Saved entries:
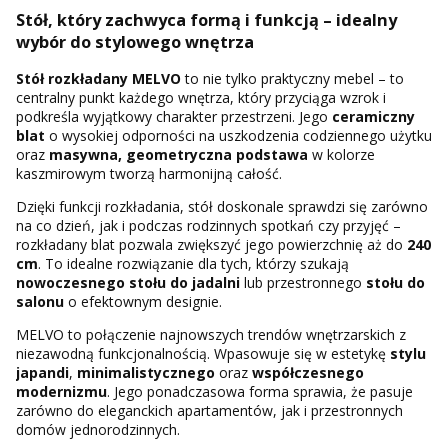
Stół, który zachwyca formą i funkcją – idealny
wybór do stylowego wnętrza
Stół rozkładany MELVO
to nie tylko praktyczny mebel – to
centralny punkt każdego wnętrza, który przyciąga wzrok i
podkreśla wyjątkowy charakter przestrzeni. Jego
ceramiczny
blat
o wysokiej odporności na uszkodzenia codziennego użytku
oraz
masywna, geometryczna podstawa
w kolorze
kaszmirowym tworzą harmonijną całość.
Dzięki funkcji rozkładania, stół doskonale sprawdzi się zarówno
na co dzień, jak i podczas rodzinnych spotkań czy przyjęć –
rozkładany blat pozwala zwiększyć jego powierzchnię aż do
240
cm
. To idealne rozwiązanie dla tych, którzy szukają
nowoczesnego stołu do jadalni
lub przestronnego
stołu do
salonu
o efektownym designie.
MELVO to połączenie najnowszych trendów wnętrzarskich z
niezawodną funkcjonalnością. Wpasowuje się w estetykę
stylu
japandi
,
minimalistycznego
oraz
współczesnego
modernizmu
. Jego ponadczasowa forma sprawia, że pasuje
zarówno do eleganckich apartamentów, jak i przestronnych
domów jednorodzinnych.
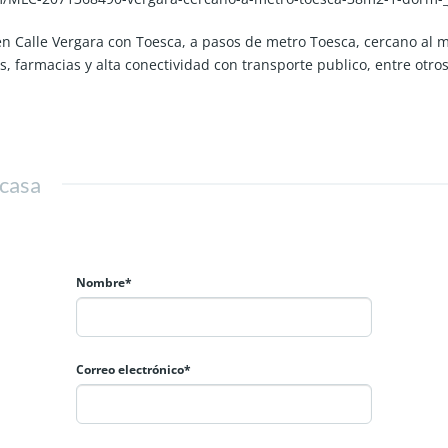
 Calle Vergara con Toesca, a pasos de metro Toesca, cercano al mo
, farmacias y alta conectividad con transporte publico, entre otros
ma plaza y media)
 casa
Nombre*
Correo electrónico*
ras, cuenta con accesos controlados, circuito cerrado de tv, citófo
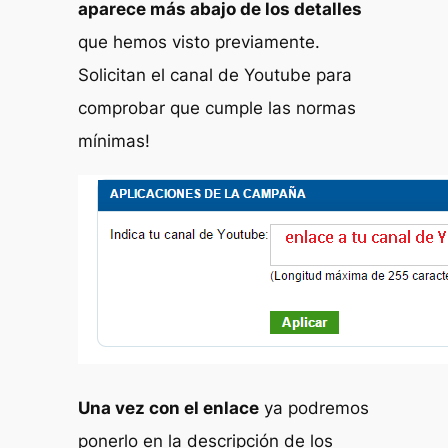
aparece más abajo de los detalles
que hemos visto previamente.
Solicitan el canal de Youtube para
comprobar que cumple las normas
mínimas!
Una vez con el enlace
ya podremos
ponerlo en la descripción de los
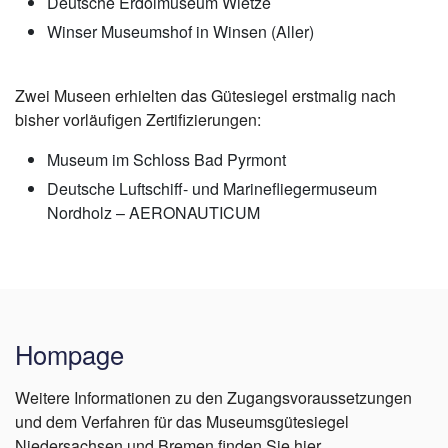
Deutsche Erdölmuseum Wietze
Winser Museumshof in Winsen (Aller)
Zwei Museen erhielten das Gütesiegel erstmalig nach
bisher vorläufigen Zertifizierungen:
Museum im Schloss Bad Pyrmont
Deutsche Luftschiff- und Marinefliegermuseum
Nordholz – AERONAUTICUM
Hompage
Weitere Informationen zu den Zugangsvoraussetzungen
und dem Verfahren für das Museumsgütesiegel
Niedersachsen und Bremen finden Sie hier.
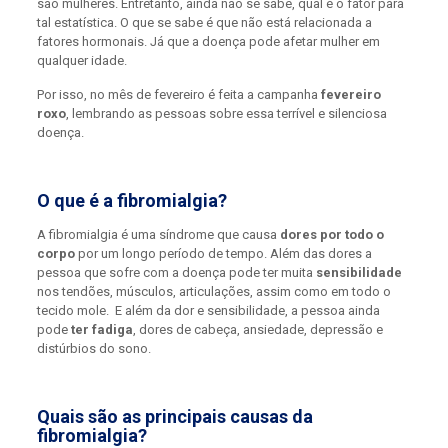
são mulheres. Entretanto, ainda não se sabe, qual é o fator para
tal estatística. O que se sabe é que não está relacionada a
fatores hormonais. Já que a doença pode afetar mulher em
qualquer idade.
Por isso, no mês de fevereiro é feita a campanha
fevereiro
roxo
, lembrando as pessoas sobre essa terrível e silenciosa
doença.
O que é a fibromialgia?
A fibromialgia é uma síndrome que causa
dores por todo o
corpo
por um longo período de tempo. Além das dores a
pessoa que sofre com a doença pode ter muita
sensibilidade
nos tendões, músculos, articulações, assim como em todo o
tecido mole. E além da dor e sensibilidade, a pessoa ainda
pode
ter fadiga
, dores de cabeça, ansiedade, depressão e
distúrbios do sono.
Quais são as principais causas da
fibromialgia?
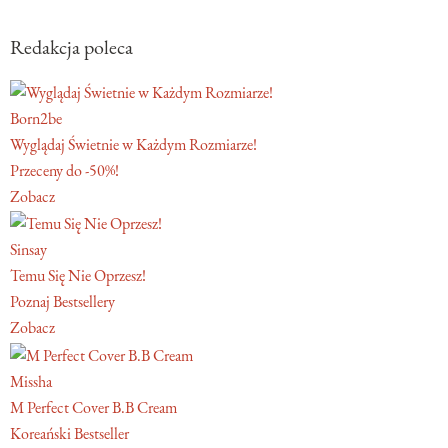
Redakcja poleca
Born2be
Wyglądaj Świetnie w Każdym Rozmiarze!
Przeceny do -50%!
Zobacz
Sinsay
Temu Się Nie Oprzesz!
Poznaj Bestsellery
Zobacz
Missha
M Perfect Cover B.B Cream
Koreański Bestseller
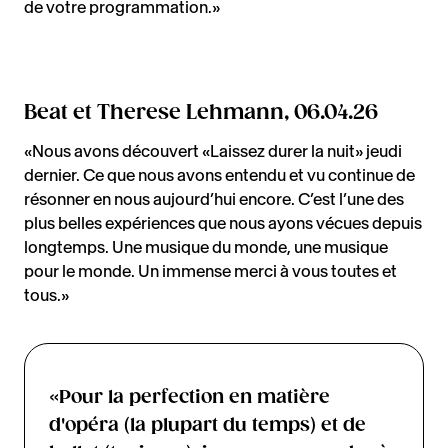
de votre programmation.»
Beat et Therese Lehmann, 06.04.26
«Nous avons découvert «Laissez durer la nuit» jeudi
dernier. Ce que nous avons entendu et vu continue de
résonner en nous aujourd’hui encore. C’est l’une des
plus belles expériences que nous ayons vécues depuis
longtemps. Une musique du monde, une musique
pour le monde. Un immense merci à vous toutes et
tous.»
«Pour la perfection en matière
d'opéra (la plupart du temps) et de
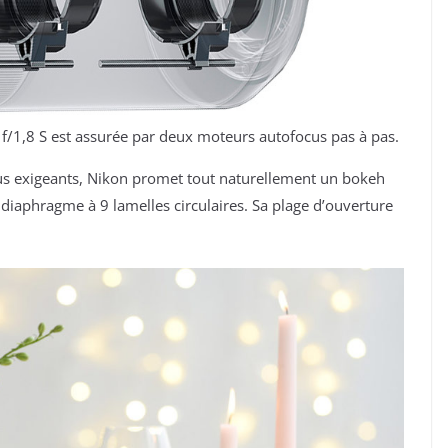
/1,8 S est assurée par deux moteurs autofocus pas à pas.
lus exigeants, Nikon promet tout naturellement un bokeh
n diaphragme à 9 lamelles circulaires. Sa plage d’ouverture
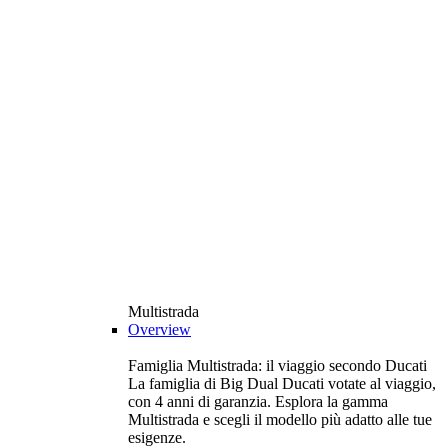
Multistrada
Overview
Famiglia Multistrada: il viaggio secondo Ducati
La famiglia di Big Dual Ducati votate al viaggio,
con 4 anni di garanzia. Esplora la gamma
Multistrada e scegli il modello più adatto alle tue
esigenze.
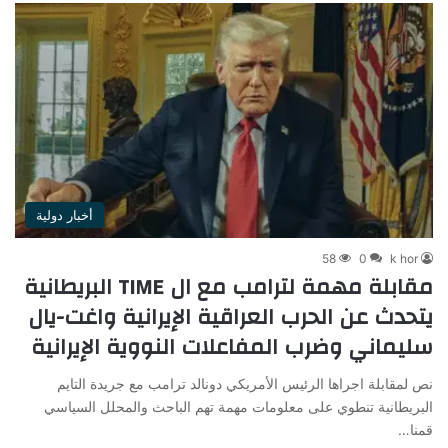
أخبار دولية
58
0
k hor
مقابلة مهمة لترامب مع ال TIME البريطانية
يتحدث عن الحرب العراقية الإيرانية واغت-يال
سليماني وضرب المفاعلات النووية الإيرانية
نص لمقابلة اجراها الرئيس الأمريكي دونالد ترامب مع جريدة التايم
البريطانية تنطوي على معلومات مهمة تهم الباحث والمحلل السياسي
قمنا…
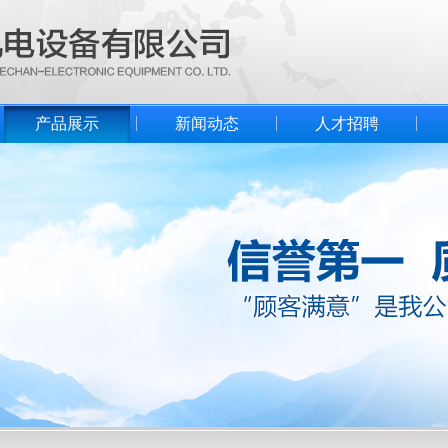
产品展示
新闻动态
人才招聘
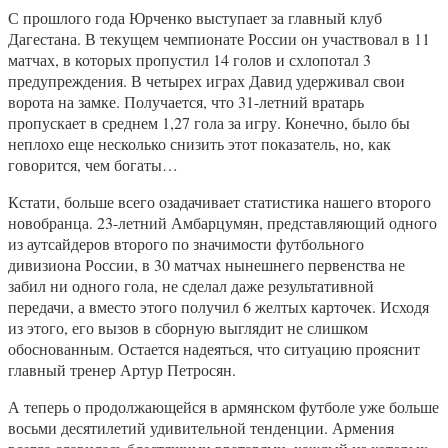
С прошлого года Юрченко выступает за главный клуб
Дагестана. В текущем чемпионате России он участвовал в 11
матчах, в которых пропустил 14 голов и схлопотал 3
предупреждения. В четырех играх Давид удерживал свои
ворота на замке. Получается, что 31-летний вратарь
пропускает в среднем 1,27 гола за игру. Конечно, было бы
неплохо еще несколько снизить этот показатель, но, как
говорится, чем богаты…
Кстати, больше всего озадачивает статистика нашего второго
новобранца. 23-летний Амбарцумян, представляющий одного
из аутсайдеров второго по значимости футбольного
дивизиона России, в 30 матчах нынешнего первенства не
забил ни одного гола, не сделал даже результативной
передачи, а вместо этого получил 6 желтых карточек. Исходя
из этого, его вызов в сборную выглядит не слишком
обоснованным. Остается надеяться, что ситуацию прояснит
главный тренер Артур Петросян.
А теперь о продолжающейся в армянском футболе уже больше
восьми десятилетий удивительной тенденции. Армения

◆ Task description:
Retype the records above, but only those lines that fall between the line containing "матчах, в которых" and the line containing "А теперь о продолжающейся", with both of those lines included, exactly as written.

◆ Response box:
матчах, в которых пропустил 14 голов и схлопотал 3
предупреждения. В четырех играх Давид удерживал свои
ворота на замке. Получается, что 31-летний вратарь
пропускает в среднем 1,27 гола за игру. Конечно, было бы
неплохо еще несколько снизить этот показатель, но, как
говорится, чем богаты…
Кстати, больше всего озадачивает статистика нашего второго
новобранца. 23-летний Амбарцумян, представляющий одного
из аутсайдеров второго по значимости футбольного
дивизиона России, в 30 матчах нынешнего первенства не
забил ни одного гола, не сделал даже результативной
передачи, а вместо этого получил 6 желтых карточек. Исходя
из этого, его вызов в сборную выглядит не слишком
обоснованным. Остается надеяться, что ситуацию прояснит
главный тренер Артур Петросян.
А теперь о продолжающейся в армянском футболе уже больше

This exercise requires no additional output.